Stiles se tendit, encore, mais ne s'écarta toujours pas du loup, restant contre lui. A vrai dire, il se cambra légèrement, comme pour pousser d'autant plus sa fesse dans la main de son amant. Son apollon d'amant. Bordel, pourquoi avait-il fallu que son partenaire soit aussi différent de lui ? Pas que ça augmentait ses complexes mais un peu…
- Tu peux pas comprendre, lâcha simplement l'hyperactif d'un ton mesuré.
- Et si je le pouvais ? Rétorqua le loup.
- Tu peux pas, parce que toi, t'as pas ce genre de problèmes.
Serrant son poing sur le torse du loup, Stiles fit une pause et sembla réfléchir. Pesait-il le pour et le contre sur ce qu'il devait faire ? Derek ne le pressa pas, cela ne ferait que braquer l'hyperactif qui n'était pas des plus coopératifs. Ce qui le rongeait semblait profond et difficilement prononçable. Nul doute qu'il arriverait à en parler, néanmoins. Derek sentait qu'il avait ouvert une porte et que Stiles n'était pas aussi fermé à la discussion qu'il n'en avait l'air.
- Qui te dit que je n'ai pas eu le genre de problèmes dont tu parles ? Tenta le loup.
- Arrête, Derek. T'es un apollon, t'as le physique d'un mannequin, d'un dieu vivant. N'essaie pas de me faire croire qu'avant t'étais laid comme un pou parce que je te le dis tout de suite, je te croirais pas.
Derek esquissa un léger rictus de vainqueur qui aurait outré Stiles si un peu plus de lumière traversait les rideaux. Cependant, la réalité que cette vérité – lâchée par erreur – mettait en lumière, fit disparaître de son visage ce semblant de sourire. Stiles n'avait même pas dix-huit ans et il complexait déjà ? Non, c'était bien plus qu'un complexe et il en était conscient.
- Donc tu as bien un problème avec ton corps, énonça-t-il, neutre.
Stiles se tendit complètement et finit par soupirer.
- … Et en plus de ça, tu obtiens toujours ce que tu veux, maugréa-t-il en le pinçant au niveau du torse, comme pour se venger.
Bien évidemment, Derek n'y fit absolument pas attention et continua de malaxer sa fesse distraitement.
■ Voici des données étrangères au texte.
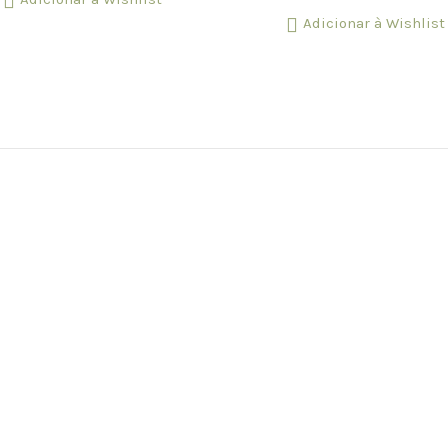
be
Adicionar à Wishlist
chosen
on
the
product
page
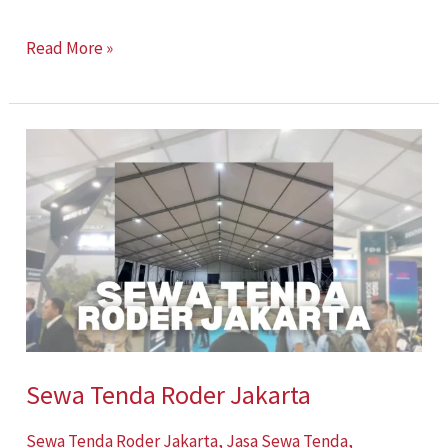
Read More »
Sewa
Tenda
Roder
Jakarta
Sewa Tenda Roder Jakarta
Sewa Tenda Roder Jakarta
,
Jasa Sewa Tenda
,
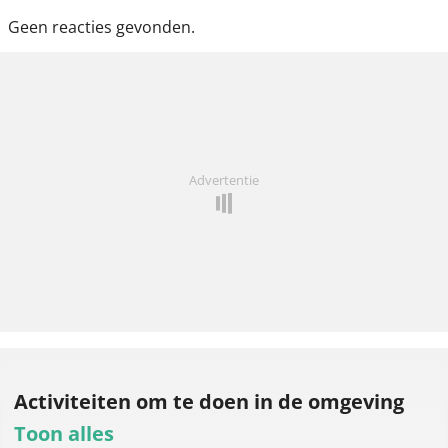
Geen reacties gevonden.
Advertentie
Activiteiten om te doen
in de omgeving
Toon alles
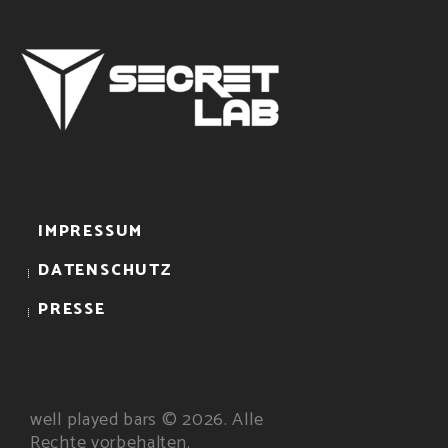
IMPRESSUM
DATENSCHUTZ
PRESSE
well played bars © 2026. Alle
Rechte vorbehalten.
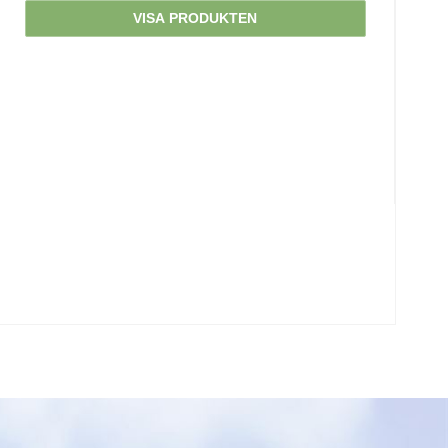
VISA PRODUKTEN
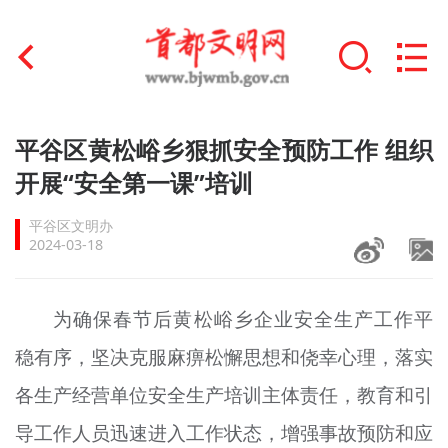
首页
平谷区黄松峪乡狠抓安全预防工作 组织
+
开展“安全第一课”培训
文明创建
平谷区文明办
文明实践
2024-03-18
+
文明培育
为确保春节后黄松峪乡企业安全生产工作平
未成年人思想道德建设
稳有序，坚决克服麻痹松懈思想和侥幸心理，落实
+
榜样人物
各生产经营单位安全生产培训主体责任，教育和引
身边好人
导工作人员迅速进入工作状态，增强事故预防和应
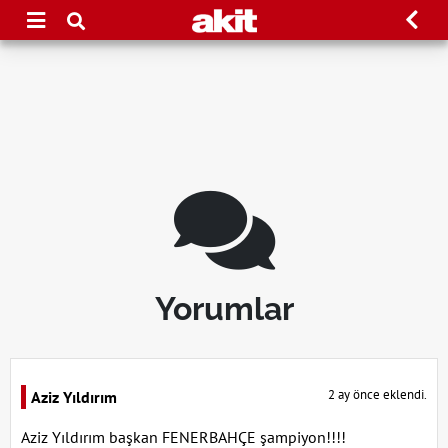
Yorumlar
2 ay önce eklendi.
Aziz Yıldırım
Aziz Yıldırım başkan FENERBAHÇE şampiyon!!!!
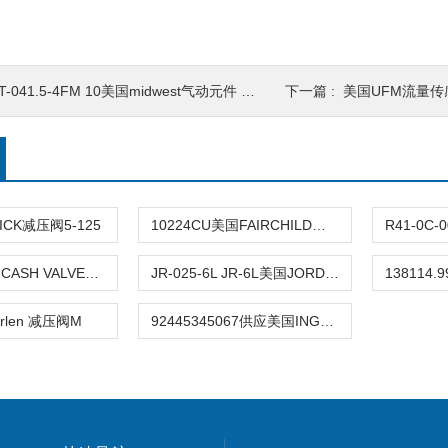
T-041.5-4FM 10美国midwest气动元件 熹光发布
下一篇 :
美国UFM流量传
WICK减压阀5-125
10224CU美国FAIRCHILD减压阀 熹光发布
妮妮供应美国CASH VALVE减压阀压力调节阀
JR-025-6L JR-6L美国JORDAN氢站减压阀
arlen 减压阀M
92445345067供应美国INGERSOLL-RAND减压阀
S'ils n'avaient pas cette discussion, nul doute qu'il serait passé à l'étape supérieure. Néanmoins, il n'était plus affamé par le manque et savait qu'il devait mettre certaines choses au clair avec l'hyperactif.
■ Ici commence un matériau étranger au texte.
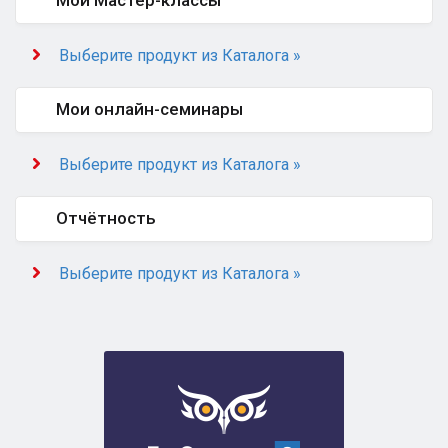
Мои Мастер-классы
Выберите продукт из Каталога »
Мои онлайн-семинары
Выберите продукт из Каталога »
Отчётность
Выберите продукт из Каталога »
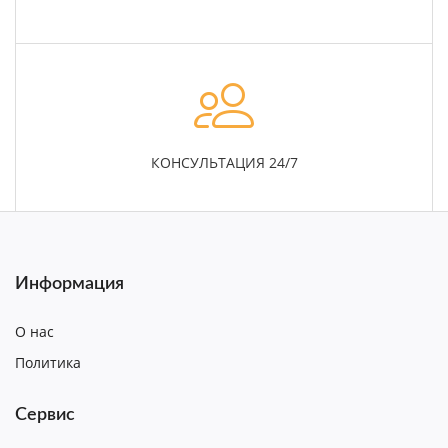
КОНСУЛЬТАЦИЯ 24/7
Информация
О нас
Политика
Сервис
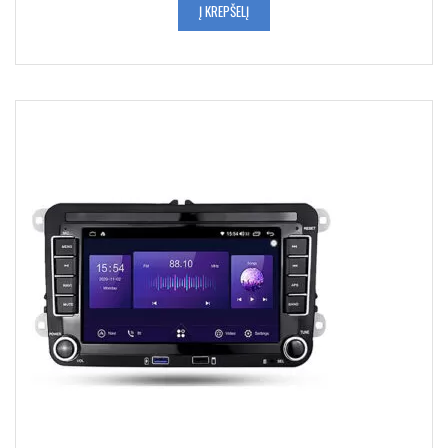
Į KREPŠELĮ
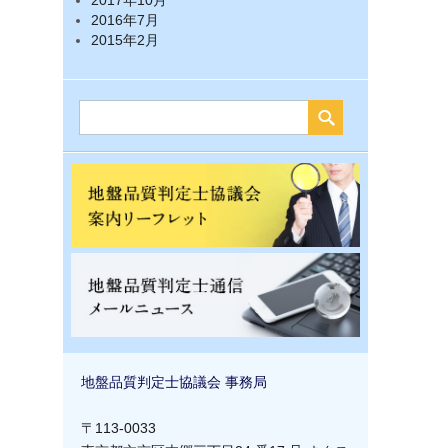
2017年10月
2016年7月
2015年2月
地盤品質判定士協議会 事務局
〒113-0033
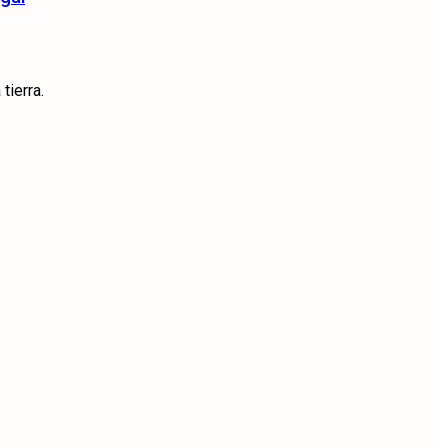
tierra.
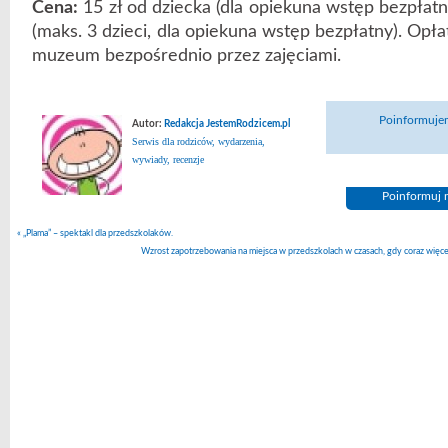
Cena:
15 zł od dziecka (dla opiekuna wstęp bezpłatny
(maks. 3 dzieci, dla opiekuna wstęp bezpłatny). Opła
muzeum bezpośrednio przez zajęciami.
Poinformujem
Autor:
Redakcja JestemRodzicem.pl
Serwis dla rodziców, wydarzenia,
wywiady, recenzje
Poinformuj n
«
„Plama” – spektakl dla przedszkolaków.
Wzrost zapotrzebowania na miejsca w przedszkolach w czasach, gdy coraz więcej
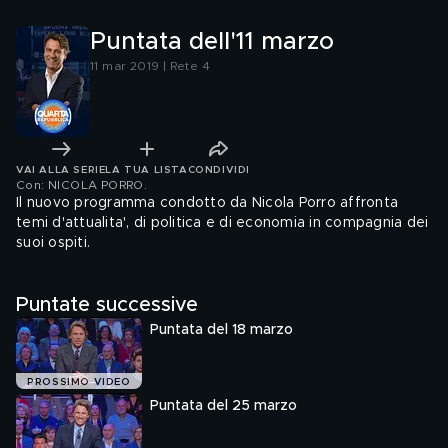
Puntata dell'11 marzo
11 mar 2019 | Rete 4
VAI ALLA SERIE
LA TUA LISTA
CONDIVIDI
Con: NICOLA PORRO
.
Il nuovo programma condotto da Nicola Porro affronta
temi d'attualita', di politica e di economia in compagnia dei
suoi ospiti.
Puntate successive
Puntata del 18 marzo
PROSSIMO VIDEO
Puntata del 25 marzo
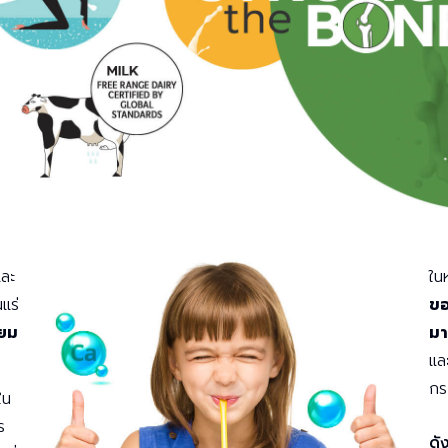
และ
ใน
แร่
ขอ
ยม
ม
แล
กร
ใน
ร
ดั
- Qu'est-ce qui te gêne avec ton corps ? Demanda-t-il, ignorant sa remarque.
Stiles soupira et ferma les yeux, comme si ses paupières pouvaient le protéger de cette conversation qu'il ne voulait pas vraiment avoir. Au fond de lui, il avait cette envie de se confier, de profiter de cette perche qu'on lui tendait pour la première fois. Merde, pourquoi avait-il fallu que ce soit Derek Hale, son amant, ce loup mal léché qui ait découvert son secret ? Enfin, secret… Stiles ne cachait rien, il omettait de parler de certaines choses, là était la nuance. Pourquoi ce n'était pas Scott qui faisait attention à son odeur ? Pourquoi n'était-ce pas son meilleur ami qui cherchait actuellement à le comprendre ? Au moins, l'hyperactif avait une preuve de plus quant au fait que Derek ne s'intéressait pas à lui dans l'unique but de le sauter. Il semblait accorder une réelle importance à son ressenti ainsi qu'à son avis.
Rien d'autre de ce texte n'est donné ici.